Мне понадобилось пять секунд, чтобы осознать смысл сказанного.
– Нет!
Полуэльф досадливо поморщился, как бы говоря: «Так и знал, что с этим возникнут проблемы.»
– Поймите, Юлия, – с бесконечным терпением в голосе сказал он, – от укуса волколака нет противоядия. Трансформация – процесс необратимый, и она уже началась.
Вереск старался не показывать, как ему больно. Я пыталась не думать о том, что он чувствует на самом деле – с разорванным плечом и болтающейся на одних сухожилиях кистью.
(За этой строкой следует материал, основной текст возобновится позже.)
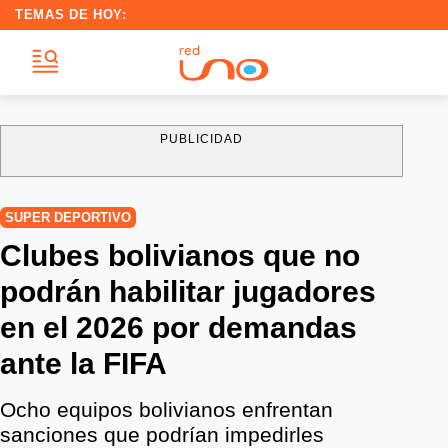
TEMAS DE HOY:
PUBLICIDAD
SUPER DEPORTIVO
Clubes bolivianos que no
podrán habilitar jugadores
en el 2026 por demandas
ante la FIFA
Ocho equipos bolivianos enfrentan
sanciones que podrían impedirles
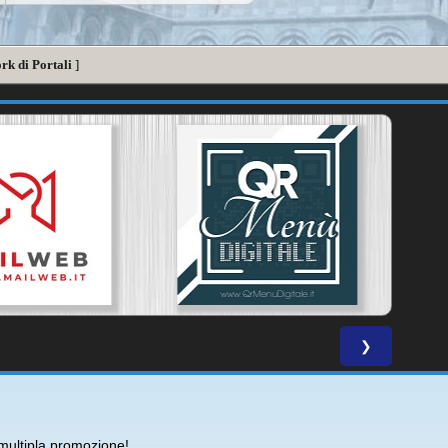
rk di Portali
]
❯
ultipla promozione!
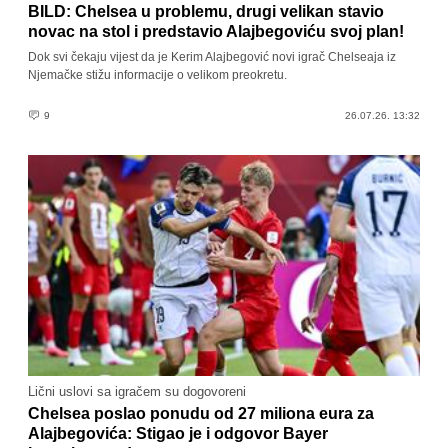
BILD: Chelsea u problemu, drugi velikan stavio
novac na stol i predstavio Alajbegoviću svoj plan!
Dok svi čekaju vijest da je Kerim Alajbegović novi igrač Chelseaja iz
Njemačke stižu informacije o velikom preokretu.
9
26.07.26. 13:32
Lični uslovi sa igračem su dogovoreni
Chelsea poslao ponudu od 27 miliona eura za
Alajbegovića: Stigao je i odgovor Bayer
Иначе ситуация становилась совсем уж невыносимой.
– Кроме вас, этого сделать некому, – продолжал Вереск. – Я рискую промахнуться мимо сердца, Джанис и Женя… пока неизвестно где. А вам надо уходить отсюда. Запах крови… – он сглотнул с видимым трудом, – так привлекателен. А я не смогу защитить вас. Скорее наоборот.
Я упрямо молчала.
– Я знаю дорогу в Зингар. И обязательно приду туда в поисках пищи. А может быть, приведу за собой других. Вампиры меня, конечно, убьют, но какой ценой?
– Мне наплевать на вампиров, – сказала я.
Но мне не удалось обмануть даже себя.
Не наплевать.
Я механически вытащила стилет из ножен, погладила пальцами прохладный серебристый клинок, словно ища у него поддержки. Клинок молчал.
Почему я? У меня нет ни знаний, ни силы, ни права принимать такое решение.
Кто сказал, что от укуса волколака нет противоядия? И кто, если уж на то пошло, сказал, что это волколак? Вереск? Так ведь он не специалист, просто начитанный парень. Как я могу на практике доверять мнению, которое основано на знаниях, почерпнутых в библиотеке? Если окажется, что эта информация неполна или устарела, ошибку будет уже не исправить.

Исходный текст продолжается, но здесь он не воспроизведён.